We’ve left the Generative AI era and entered the Agentic AI era.
The models have gotten so good at tool calling in a loop that they can do something qualitatively different.
Chatbots are from the Generative AI era.
They can do agentic things, but almost as an accidental bonus.
Tools like Claude Code are fundamentally agentic.
They look kind of like a chatbot, but that’s incidental.
A couple of years ago people tried to wrap LLMs and create agents, but it was premature.
The model quality wasn’t there yet.
So they concluded it wasn’t possible.
But it just wasn’t ready yet.
Now it is.
The chatbot form factor is not enough to convey that power.
Great distillation from HBR: AI Doesn’t Reduce Work—It Intensifies It.
By taking away the cognitive labor, work becomes more pure.
Focused on the parts that are where judgment is deployed.
High leverage.
Intense.
When you have abundant cognitive labor at your fingertips, it’s overwhelming.
It’s giddy and exciting, but also a lot.
Suddenly you realize that your opportunity cost is orders of magnitude higher than before.
Every second you aren’t feeding your agent swarm is huge amounts of value you aren’t creating.
You also know that others who are doing it will lap you.

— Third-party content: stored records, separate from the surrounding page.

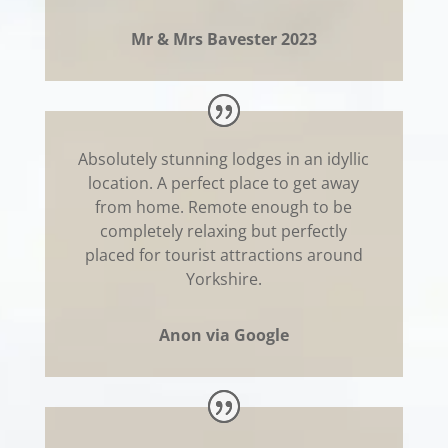
Mr & Mrs Bavester 2023
Absolutely stunning lodges in an idyllic
location. A perfect place to get away
from home. Remote enough to be
completely relaxing but perfectly
placed for tourist attractions around
Yorkshire.
Anon via Google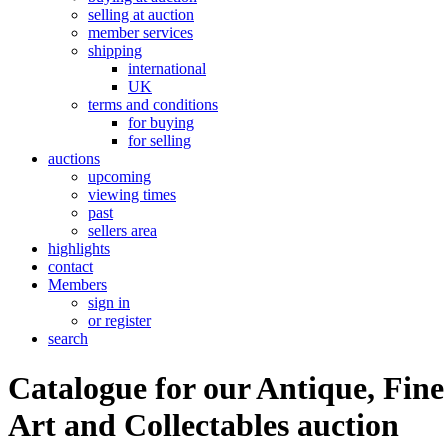
selling at auction
member services
shipping
international
UK
terms and conditions
for buying
for selling
auctions
upcoming
viewing times
past
sellers area
highlights
contact
Members
sign in
or register
search
Catalogue for our Antique, Fine
Art and Collectables auction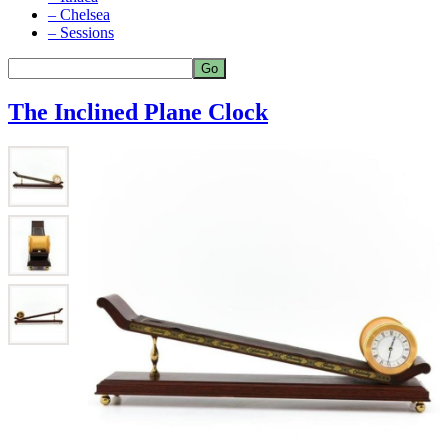
– Chelsea
– Sessions
The Inclined Plane Clock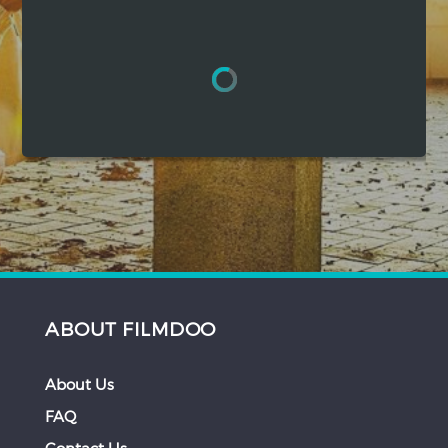
Hindi
Japanese
ABOUT FILMDOO
About Us
FAQ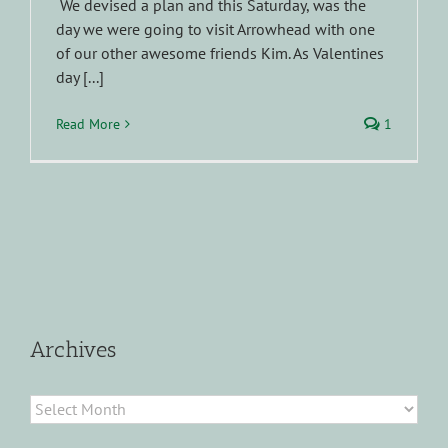
We devised a plan and this Saturday, was the
day we were going to visit Arrowhead with one
of our other awesome friends Kim. As Valentines
day [...]
Read More
1
Archives
Archives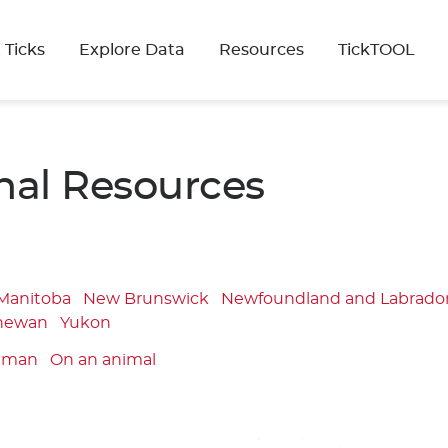
 Ticks
Explore Data
Resources
TickTOOL
nal Resources
Manitoba
New Brunswick
Newfoundland and Labrado
hewan
Yukon
uman
On an animal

The infinite possibility creates a red queen race.
Engineers are feeling the impact of Agentic AI before everyone else.
It’s leading us to feel manic: euphoric, productive, overwhelmed, like vampires.
This is what the rest of humanity will feel sometime soon too.
People are willing to do crazy things to claw some time back.
If it gives you 3 more hours a day, it can feel worth it, even if it’s reckless.
OpenClaw is the first AI agent that lives up to the hype.
That is, assuming you don't care about security, privacy, or not getting hacked.
It’s this generation’s LimeWire.
Two new classes of engineers created by AI: Dragon Riders and Slop Cannons.
Dragon Riders can tame the gnarliest problems and do 100x more than other engineers can.
Slop Cannons make even more work for everyone else than ever before.
AI gives leverage, so it multiplies your inherent ability as an engineer.
Your judgment and taste matters more than ever before.
Being a Dragon Rider requires jumping between many different things quickly.
The inability to focus on any one thing is now more of an advantage than it was before.
Credit to Dimitri and Dion for these ideas.
Wild West roundup for this week:
Claude Desktop Extensions Exposes Over 10,000 Users to Remote Code Execution Vulnerability.
'Summarise with AI' can secretly sway recommendations, researchers warn.
OpenClaw corner:
MIT Technology Review: Is a secure AI assistant possible?
And in the “what is even happening” corner:
In case you missed it: a tweet about how Claude Cowork accidentally deleted his wife’s 15k photos.
These tools are like rusty chainsaws.
Impossible to make safe enough for mass market in their current form.
The whole point of OpenClaw is the open-endedness with minimal friction.
That power is also dangerous.
The trick will be how to get the power without the danger.
This will not be a simple thing to achieve.
In the last century or two we’ve gotten used to abundant mechanical labor.
Now we have abundant cognitive labor.
This will change even more than the Industrial Revolution did.
Infinite software is downstream of cognitive labor being abundant.
But it’s just the most obvious, immediate outcome.
There will be tons of others.
Hold on to your butts!
LLMs cause Complication Collapse.
In the Cynefin model, there are four different types of problems:
1) Simple
2) Complicated
3) Complex
4) Chaotic
Complicated problems are composed of only complicated or simple components, all the way down.
Previously complicated problems were hard because they required superhuman amounts of patience to tackle and systematize.
But now LLMs make cognitive labor abundant.
Suddenly a large class of complicated problems collapse to being simple.
Credit to my friend Dimitri Glazkov for this idea.
Vibe coding can crystallize the fuzzy future into clarity very quickly.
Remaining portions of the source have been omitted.